The consequences of agreeing to bad contractual terms are real, although the consequences may not be faced for years. The recent pipeline constructed by Wolverine Pipe Line Company is a prime example. Wolverine obtained easements decades ago to install a pipeline. That pipeline was built and Wolverine wanted to build a second line next to it. The form easement Wolverine originally sought to acquire allowed it to place multiple pipelines on the property but Wolverine was willing to remove that language from the easement when pressed by more prudent property owners. This meant that the current owners of the property whose predecessors were not prudent had new pipelines jammed onto their land without receiving compensation. The owners whose predecessors in title had more foresight received just compensation for the same construction.

In the agricultural example where I have knowledge of a deal accepted by an unrepresented owner who declined by representation, I negotiated a payout 150% larger than the amount he accepted, an amount that had been characterized as the pipeline company’s last and best offer. And while my clients paid an attorney fee for my services, their net recovery after deduction for the attorney fee was significantly more than what the pipeline company had characterized as its final offer. 

Equally important, I negotiated significantly better terms for the easement that will benefit the property owners for generations. Two examples illustrate the benefits of these negotiations. 

The easement that the unrepresented owner signed did not include language requiring the pipeline company to indemnify for any damage caused during the exercise of any rights conveyed by the easement. This means that the property owner has no automatic contractual entitlement to be compensated for the damages he sustains if the pipeline bursts, if contractors hired by the pipeline company damage drain tiles outside the easement, if trees outside the easement are cut, if crops outside the easement are destroyed, if construction debris is left on the property and damages farming equipment, etc. Assuming that the unrepresented owner can seek compensation at all, he must prove who caused the damage. This could be a complicated issue if the pipeline company and its contractors point fingers each other. On the other hand, my clients have an automatic right to be compensated by the pipeline company for damages they sustain that are beyond the exercise of the limited rights granted in the easement, even if the damage was the fault of a contractor and not the pipeline company itself.

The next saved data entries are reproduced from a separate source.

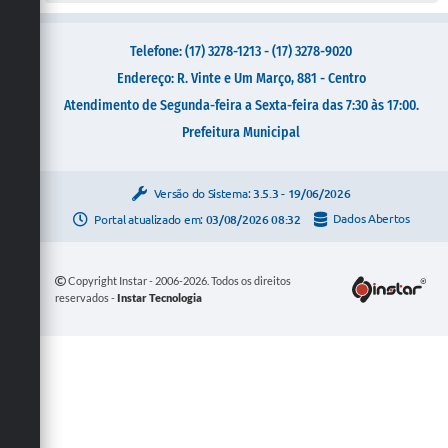
Telefone: (17) 3278-1213 - (17) 3278-9020
Endereço: R. Vinte e Um Março, 881 - Centro
Atendimento de Segunda-feira a Sexta-feira das 7:30 às 17:00.
Prefeitura Municipal
Versão do Sistema:
3.5.3 - 19/06/2026
Portal atualizado em:
03/08/2026 08:32
Dados Abertos
Copyright Instar - 2006-2026. Todos os direitos
reservados -
Instar Tecnologia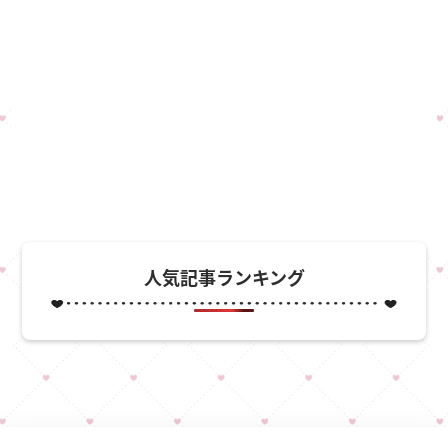
人気記事ランキング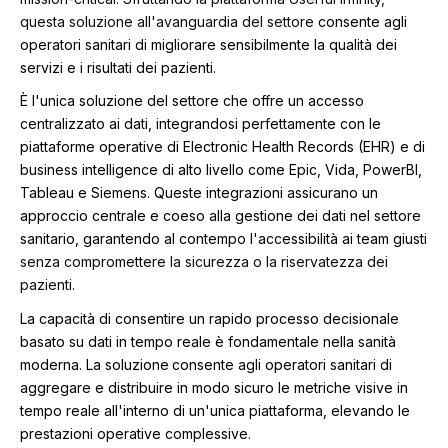
questa soluzione all'avanguardia del settore
consente agli
operatori sanitari di migliorare sensibilmente la qualità dei
servizi e i risultati dei pazienti.
È l'unica soluzione del settore che offre un accesso
centralizzato ai dati, integrandosi perfettamente con le
piattaforme operative di Electronic Health Records (EHR) e di
business intelligence di alto livello come Epic, Vida, PowerBI,
Tableau e Siemens. Queste integrazioni assicurano un
approccio centrale e coeso alla gestione dei dati nel settore
sanitario, garantendo al contempo l'accessibilità ai team giusti
senza compromettere la sicurezza o la riservatezza dei
pazienti.
La capacità di consentire un rapido processo decisionale
basato su dati in tempo reale è fondamentale nella sanità
moderna. La soluzione
consente agli operatori sanitari di
aggregare e distribuire in modo sicuro le metriche visive in
tempo reale all'interno di un'unica piattaforma, elevando le
prestazioni operative complessive.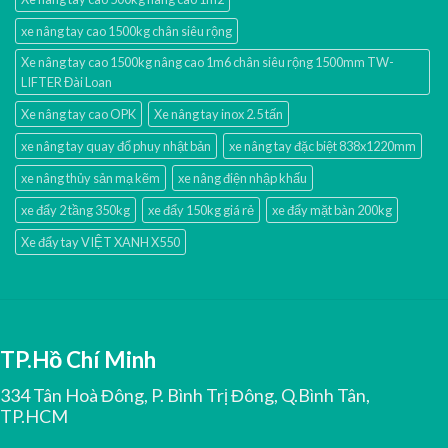
xe nâng tay cao 1500kg chân siêu rộng
Xe nâng tay cao 1500kg nâng cao 1m6 chân siêu rộng 1500mm TW-
LIFTER Đài Loan
Xe nâng tay cao OPK
Xe nâng tay inox 2.5 tấn
xe nâng tay quay đổ phuy nhật bản
xe nâng tay đặc biệt 838x1220mm
xe nâng thủy sản mạ kẽm
xe nâng điện nhập khấu
xe đẩy 2 tầng 350kg
xe đẩy 150kg giá rẻ
xe đẩy mặt bàn 200kg
Xe đẩy tay VIỆT XANH X550
TP.Hồ Chí Minh
334 Tân Hoà Đông, P. Bình Trị Đông, Q.Bình Tân,
TP.HCM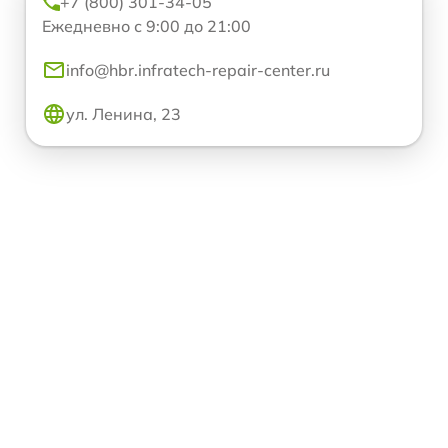
+7 (800) 301-34-05
Ежедневно с 9:00 до 21:00
info@hbr.infratech-repair-center.ru
ул. Ленина, 23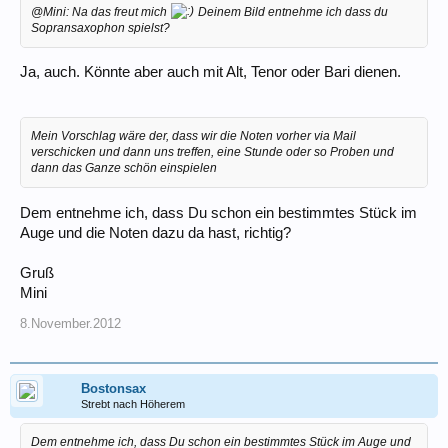
@Mini: Na das freut mich
Deinem Bild entnehme ich dass du
Sopransaxophon spielst?
Ja, auch. Könnte aber auch mit Alt, Tenor oder Bari dienen.
Mein Vorschlag wäre der, dass wir die Noten vorher via Mail
verschicken und dann uns treffen, eine Stunde oder so Proben und
dann das Ganze schön einspielen
Dem entnehme ich, dass Du schon ein bestimmtes Stück im
Auge und die Noten dazu da hast, richtig?
Gruß
Mini
8.November.2012
Bostonsax
Strebt nach Höherem
Dem entnehme ich, dass Du schon ein bestimmtes Stück im Auge und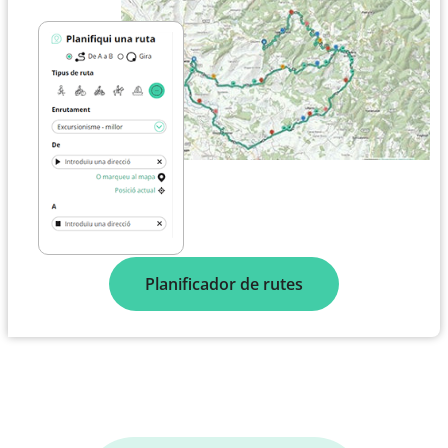
Planificador de rutes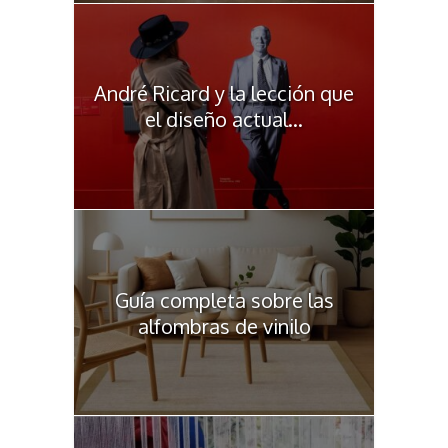
André Ricard y la lección que
el diseño actual...
Guía completa sobre las
alfombras de vinilo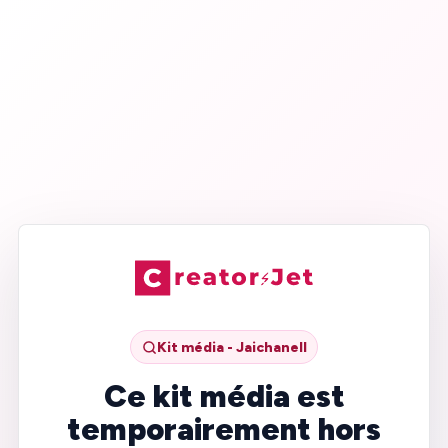
Kit média - Jaichanell
Ce kit média est
temporairement hors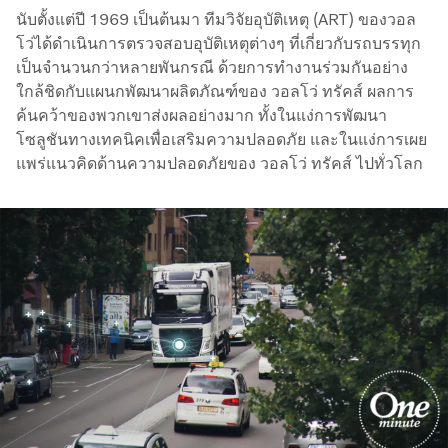
นับตั้งแต่ปี 1969 เป็นต้นมา ทีมวิจัยอุบัติเหตุ (ART) ของวอล
โว่ได้ดำเนินการตรวจสอบอุบัติเหตุต่างๆ ที่เกี่ยวกับรถบรรทุก
เป็นจำนวนกว่าหลายพันกรณี ด้วยการทำงานร่วมกันอย่าง
ใกล้ชิดกับแผนกพัฒนาผลิตภัณฑ์ของ วอลโว่ ทรัคส์ ผลการ
ค้นคว้าของพวกเขาส่งผลอย่างมาก ทั้งในแง่การพัฒนา
โซลูชันทางเทคนิคเพื่อเสริมความปลอดภัย และในแง่การเผย
แพร่แนวคิดด้านความปลอดภัยของ วอลโว่ ทรัคส์ ไปทั่วโลก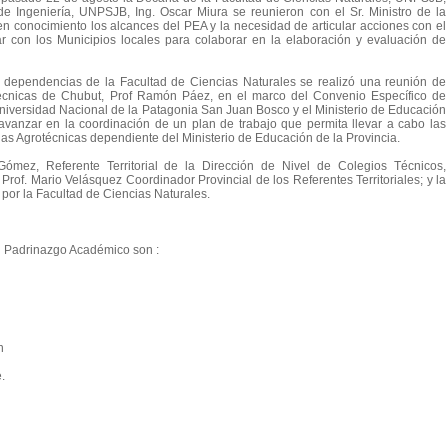
e Ingeniería, UNPSJB, Ing. Oscar Miura se reunieron con el Sr. Ministro de la
en conocimiento los alcances del PEA y la necesidad de articular acciones con el
jar con los Municipios locales para colaborar en la elaboración y evaluación de
n dependencias de la Facultad de Ciencias Naturales se realizó una reunión de
Técnicas de Chubut, Prof Ramón Páez, en el marco del Convenio Específico de
 Universidad Nacional de la Patagonia San Juan Bosco y el Ministerio de Educación
 avanzar en la coordinación de un plan de trabajo que permita llevar a cabo las
s Agrotécnicas dependiente del Ministerio de Educación de la Provincia.
Gómez, Referente Territorial de la Dirección de Nivel de Colegios Técnicos,
 Prof. Mario Velásquez Coordinador Provincial de los Referentes Territoriales; y la
 por la Facultad de Ciencias Naturales.
el Padrinazgo Académico son :
n
.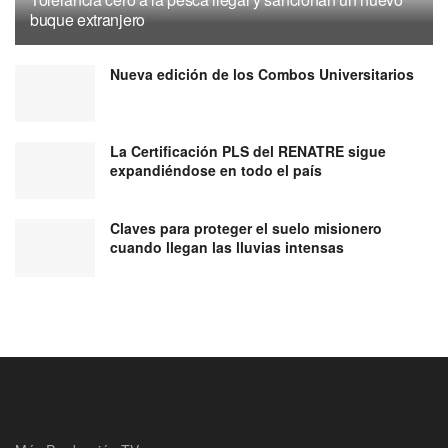
buque extranjero
Nueva edición de los Combos Universitarios
La Certificación PLS del RENATRE sigue
expandiéndose en todo el país
Claves para proteger el suelo misionero
cuando llegan las lluvias intensas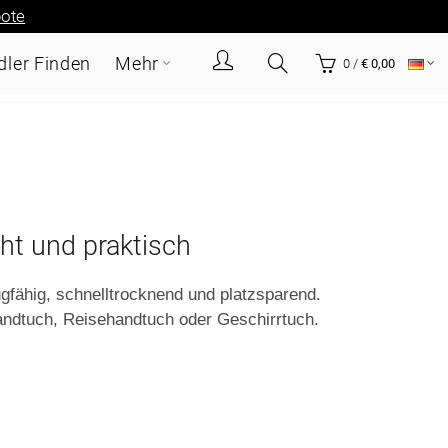
ote
ler Finden
Mehr
0
/
€ 0,00
cht und praktisch
ähig, schnelltrocknend und platzsparend.
andtuch, Reisehandtuch oder Geschirrtuch.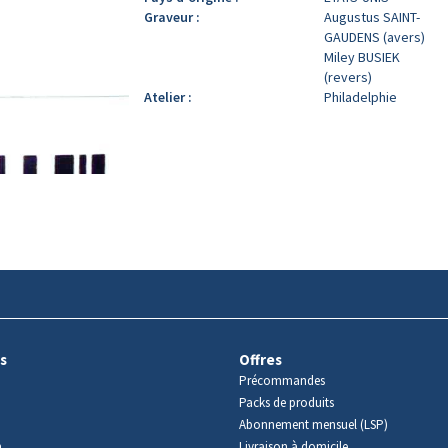
Graveur :
Augustus SAINT-
GAUDENS (avers)
Miley BUSIEK
(revers)
Atelier :
Philadelphie
s
Offres
Précommandes
Packs de produits
Abonnement mensuel (LSP)
m
Livraison à domicile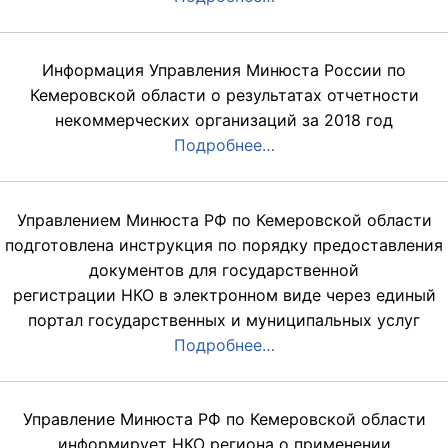
Информация Управления Минюста России по
Кемеровской области о результатах отчетности
некоммерческих организаций за 2018 год
Подробнее…
Управлением Минюста РФ по Кемеровской области
подготовлена инструкция по порядку предоставления
документов для государственной
регистрации НКО в электронном виде через единый
портал государственных и муниципальных услуг
Подробнее…
Управление Минюста РФ по Кемеровской области
информирует НКО региона о применении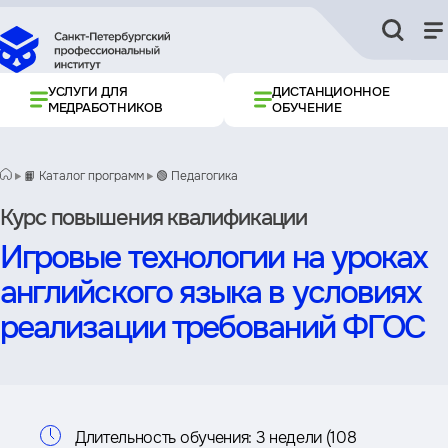
УСЛУГИ ДЛЯ
ДИСТАНЦИОННОЕ
МЕДРАБОТНИКОВ
ОБУЧЕНИЕ
📙 Каталог программ
🟢 Педагогика
Курс повышения квалификации
Игровые технологии на уроках
английского языка в условиях
реализации требований ФГОС
Информация
Длительность обучения:
3 недели (108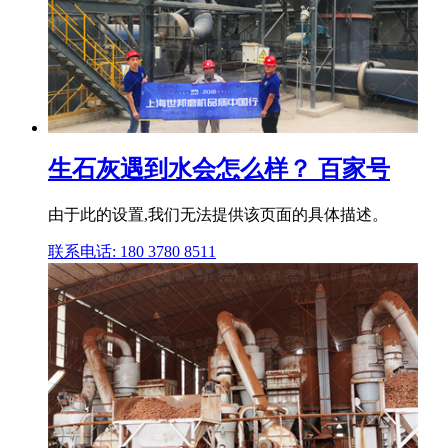
生石灰遇到水会怎么样？ 百家号
由于此的设置,我们无法提供该页面的具体描述。
联系电话: 180 3780 8511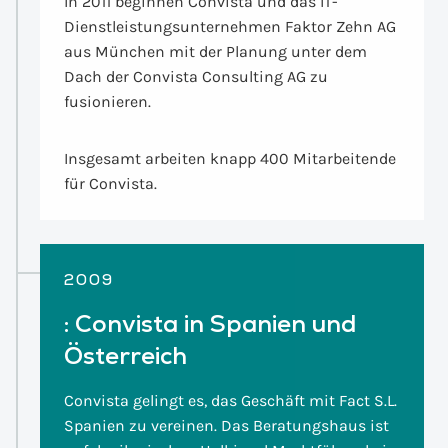
In 2011 beginnen Convista und das IT-
Dienstleistungsunternehmen Faktor Zehn AG
aus München mit der Planung unter dem
Dach der Convista Consulting AG zu
fusionieren.
Insgesamt arbeiten knapp 400 Mitarbeitende
für Convista.
2009
:
Convista in Spanien und
Österreich
Convista gelingt es, das Geschäft mit Fact S.L.
Spanien zu vereinen. Das Beratungshaus ist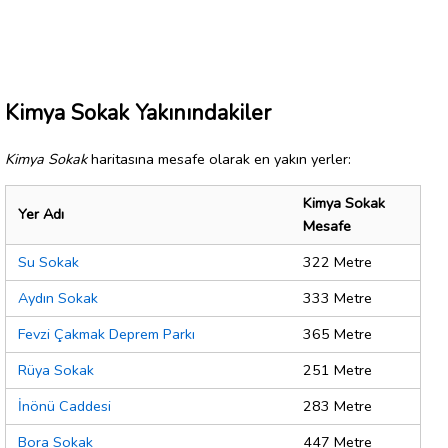
Kimya Sokak Yakınındakiler
Kimya Sokak
haritasına mesafe olarak en yakın yerler:
Kimya Sokak
Yer Adı
Mesafe
Su Sokak
322 Metre
Aydın Sokak
333 Metre
Fevzi Çakmak Deprem Parkı
365 Metre
Rüya Sokak
251 Metre
İnönü Caddesi
283 Metre
Bora Sokak
447 Metre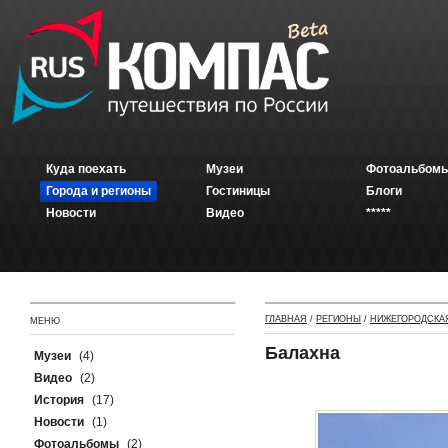
Куда поехать
Музеи
Фотоальбомы
Города и регионы
Гостиницы
Блоги
Новости
Видео
*****
ГЛАВНАЯ
/
РЕГИОНЫ
/
НИЖЕГОРОДСКА
МЕНЮ
Балахна
Музеи
(4)
Видео
(2)
История
(17)
Новости
(1)
Фотоальбомы
(2)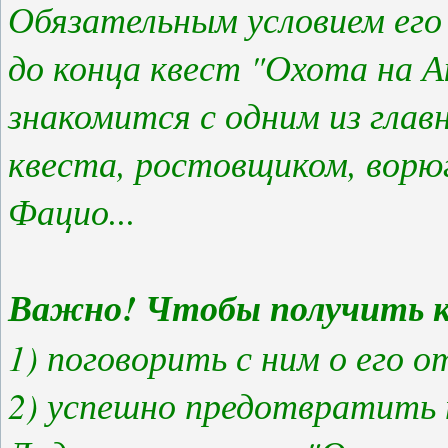
Обязательным условием его
до конца квест "Охота на А
знакомится с одним из гла
квеста, ростовщиком, ворю
Фацио...
Важно! Чтобы получить кв
1) поговорить с ним о его
2) успешно предотвратить 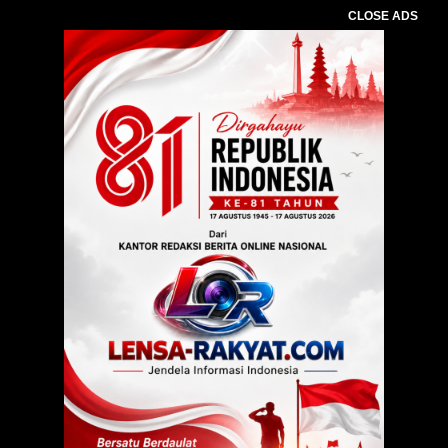
CLOSE ADS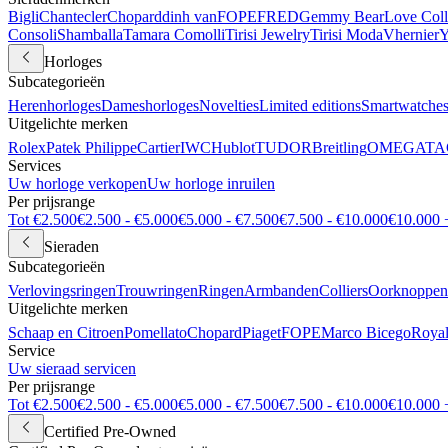
Bigli
Chantecler
Chopard
dinh van
FOPE
FRED
Gemmy Bear
Love Coll
Consoli
Shamballa
Tamara Comolli
Tirisi Jewelry
Tirisi Moda
Vhernier
Y
Horloges
Subcategorieën
Herenhorloges
Dameshorloges
Novelties
Limited editions
Smartwatche
Uitgelichte merken
Rolex
Patek Philippe
Cartier
IWC
Hublot
TUDOR
Breitling
OMEGA
TA
Services
Uw horloge verkopen
Uw horloge inruilen
Per prijsrange
Tot €2.500
€2.500 - €5.000
€5.000 - €7.500
€7.500 - €10.000
€10.000 
Sieraden
Subcategorieën
Verlovingsringen
Trouwringen
Ringen
Armbanden
Colliers
Oorknoppen
Uitgelichte merken
Schaap en Citroen
Pomellato
Chopard
Piaget
FOPE
Marco Bicego
Royal
Service
Uw sieraad servicen
Per prijsrange
Tot €2.500
€2.500 - €5.000
€5.000 - €7.500
€7.500 - €10.000
€10.000 
Certified Pre-Owned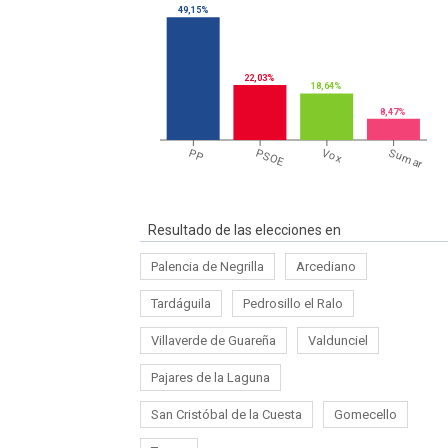
49,15%
22,03%
18,64%
8,47%
PP
PSOE
Vox
Sumar
Resultado de las elecciones en
Palencia de Negrilla
Arcediano
Tardáguila
Pedrosillo el Ralo
Villaverde de Guareña
Valdunciel
Pajares de la Laguna
San Cristóbal de la Cuesta
Gomecello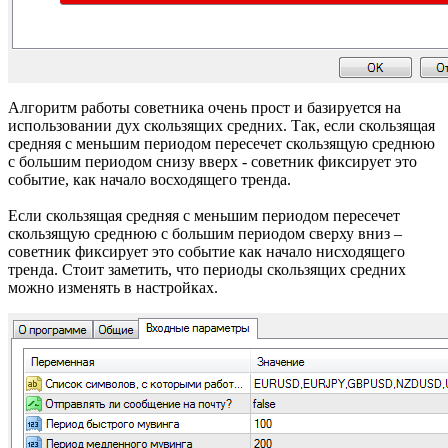
Алгоритм работы советника очень прост и базируется на
использовании дух скользящих средних. Так, если скользящая
средняя с меньшим периодом пересечет скользящую среднюю
с большим периодом снизу вверх - советник фиксирует это
событие, как начало восходящего тренда.
Если скользящая средняя с меньшим периодом пересечет
скользящую среднюю с большим периодом сверху вниз –
советник фиксирует это событие как начало нисходящего
тренда. Стоит заметить, что периоды скользящих средних
можно изменять в настройках.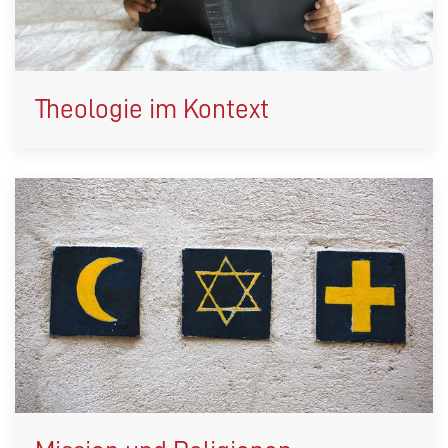
Theologie im Kontext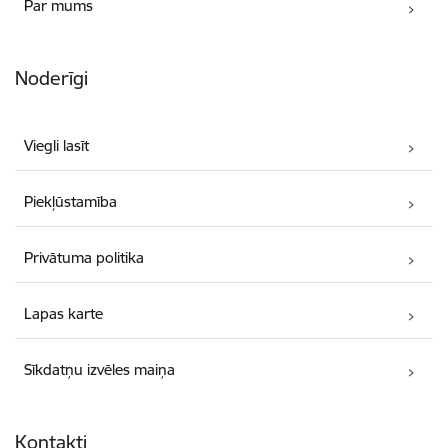
Par mums
Noderīgi
Viegli lasīt
Piekļūstamība
Privātuma politika
Lapas karte
Sīkdatņu izvēles maiņa
Kontakti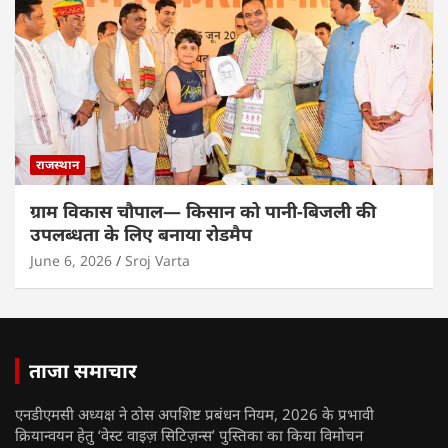
राजस्थान
ग्राम विकास चौपाल— किसान को पानी-बिजली की
उपलब्धता के लिए बनाया रोडमैप
June 6, 2026
Sroj Varta
ताजा समाचार
एनडीएमसी अध्यक्ष ने ठोस अपशिष्ट प्रबंधन नियम, 2026 के प्रभावी
क्रियान्वयन हेतु ‘वेस्ट वाइज़ सिटिज़न्स’ पुस्तिका का किया विमोचन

The unrepresented owner also granted a much wider easement. The pipeline company requested temporary work space. In the easement signed by the unrepresented owner, the pipeline company can use that temporary work space both during the construction of the initial pipeline and for any future work. In essence, the pipeline company enjoys the permanent right to use the  “temporary” work space. My clients signed easements that only allow use of the temporary work space during the initial construction of the pipeline. All future work must be constrained within the boundaries of the easement itself. 

These are just two of the multiple examples of terms that I negotiated on behalf of my clients. In the end, my clients were paid more money in net than the unrepresented owner, even after deduction for attorney fees, while my clients granted easements that were less burdensome by giving the pipeline company fewer rights and more responsibilities.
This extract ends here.